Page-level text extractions
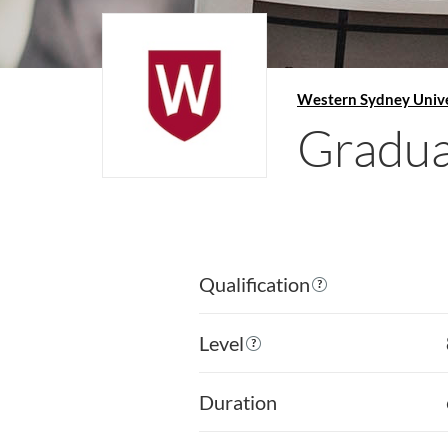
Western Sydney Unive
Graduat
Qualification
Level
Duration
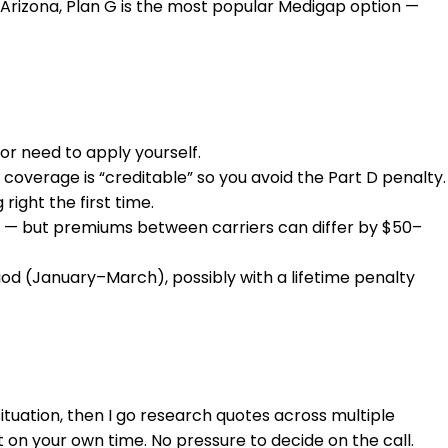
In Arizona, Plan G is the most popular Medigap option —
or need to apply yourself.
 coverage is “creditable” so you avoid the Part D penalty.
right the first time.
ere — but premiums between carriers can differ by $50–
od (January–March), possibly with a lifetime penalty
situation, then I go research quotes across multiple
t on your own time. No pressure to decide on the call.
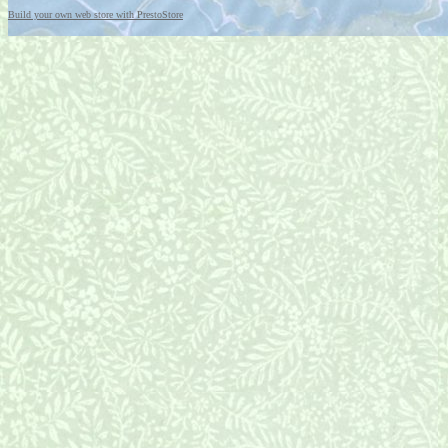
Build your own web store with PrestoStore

▶ **EXERCISE BRIEF**
Only lines that hold the string "with" belong in the answer, so copy every one of them from the records.

▶ **YOUR SOLUTION**
od (January–March), possibly with a lifetime penalty
Build your own web store with PrestoStore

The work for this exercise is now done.